3 - 5 years
There are many opportunities for Early Years pupils to start to summarise as they remember events and recount what was important. In maths, they start to sense the abstraction of number: they can count three bears, three bricks, three friends, etc and formulate an abstraction of ‘three-ness’.
5 - 7 years
In history, pupils consider viewpoints as they roleplay famous people. They study maps in geography, learning how to add places of interest and to ignore detail; they use world maps and create local maps and so start to see different layers of abstraction. Written forms of abstraction become more common: a story is abstracted to a plan in English, and the children work with graphs in science.
7 - 11 years
Pupils continue to become more experienced in abstraction. They reflect on what they know and create summaries in pre- and post-topic assessments, recording the most-important facts and so creating an abstraction of their understanding. They can consider the level of detail in their summaries; they may add more detail to a story plan as they write. They might consider a period in history at global, national, local and even individual level. When reporting and discussing, they’ll consider the most-significant aspects, they’ll compare and contrast. In presentations, they’ll focus on the representation of key information whilst leaving to one side many details.

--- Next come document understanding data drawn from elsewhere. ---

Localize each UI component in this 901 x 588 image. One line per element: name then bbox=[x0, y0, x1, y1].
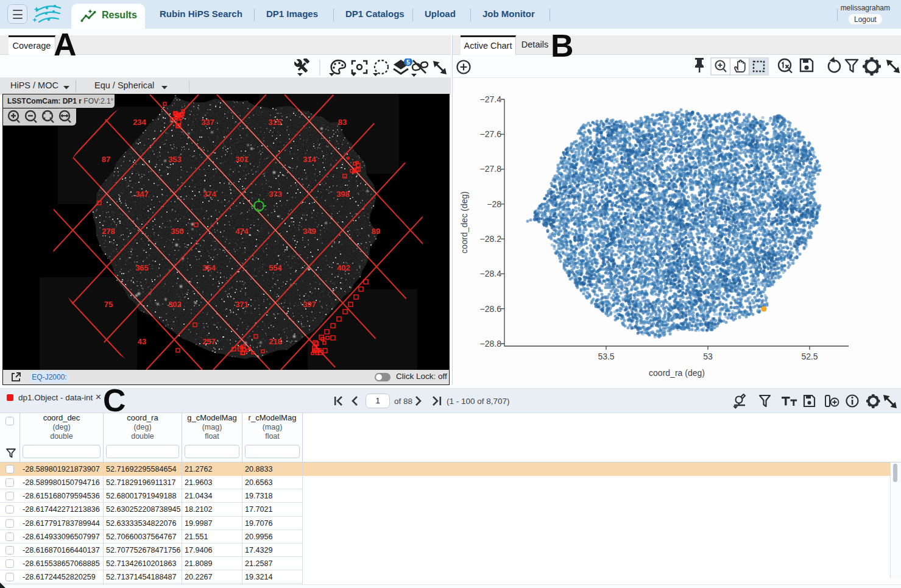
svg-text:278: 278 bbox=[102, 227, 115, 236]
svg-text:371: 371 bbox=[235, 300, 249, 309]
svg-text:365: 365 bbox=[135, 263, 149, 272]
svg-text:314: 314 bbox=[303, 155, 316, 164]
svg-text:−28.2: −28.2 bbox=[480, 234, 502, 244]
svg-text:−28.4: −28.4 bbox=[480, 269, 502, 278]
svg-text:353: 353 bbox=[168, 155, 182, 164]
svg-text:474: 474 bbox=[235, 227, 249, 236]
svg-text:397: 397 bbox=[303, 300, 316, 309]
svg-text:350: 350 bbox=[171, 227, 184, 236]
svg-text:315: 315 bbox=[268, 118, 281, 127]
svg-text:354: 354 bbox=[202, 263, 216, 272]
svg-text:−28: −28 bbox=[487, 199, 501, 209]
svg-text:302: 302 bbox=[168, 300, 182, 309]
svg-text:−27.4: −27.4 bbox=[480, 94, 502, 104]
svg-text:−28.8: −28.8 bbox=[480, 339, 502, 349]
svg-text:218: 218 bbox=[269, 337, 282, 346]
svg-text:349: 349 bbox=[303, 227, 316, 236]
svg-text:402: 402 bbox=[337, 263, 350, 272]
svg-text:−27.8: −27.8 bbox=[480, 164, 502, 174]
svg-text:301: 301 bbox=[235, 155, 249, 164]
svg-text:coord_dec (deg): coord_dec (deg) bbox=[459, 191, 469, 253]
svg-text:coord_ra (deg): coord_ra (deg) bbox=[649, 368, 705, 378]
svg-text:75: 75 bbox=[104, 300, 113, 309]
svg-text:337: 337 bbox=[201, 118, 214, 127]
svg-text:5: 5 bbox=[406, 58, 410, 66]
svg-text:87: 87 bbox=[102, 155, 110, 164]
svg-text:347: 347 bbox=[135, 190, 149, 199]
svg-text:554: 554 bbox=[269, 263, 282, 272]
svg-text:53.5: 53.5 bbox=[598, 352, 614, 361]
svg-text:234: 234 bbox=[133, 118, 146, 127]
svg-text:52.5: 52.5 bbox=[801, 352, 818, 361]
svg-text:398: 398 bbox=[336, 190, 350, 199]
svg-text:−28.6: −28.6 bbox=[480, 304, 502, 314]
svg-text:53: 53 bbox=[703, 352, 713, 361]
svg-text:374: 374 bbox=[203, 190, 216, 199]
svg-text:373: 373 bbox=[269, 190, 282, 199]
svg-text:257: 257 bbox=[202, 337, 216, 346]
svg-text:89: 89 bbox=[372, 227, 380, 236]
svg-text:83: 83 bbox=[338, 118, 347, 127]
svg-text:−27.6: −27.6 bbox=[480, 129, 502, 139]
svg-text:43: 43 bbox=[138, 337, 146, 346]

Encourage pupils learning to program to create their own games or simulations, thinking carefully about what detail to include or exclude: an animation of the water cycle should include only the key steps at "big picture" level. When learning about one of the technical aspects of computers, a very simplified abstraction activity is to roleplay the internet using slips of paper to represent packets of data moving around the system. This helps children learn about data packets, servers and IP addresses.
Pupils create simulations of real-world systems such as the Water Cycle.
They select and model the features that are most important.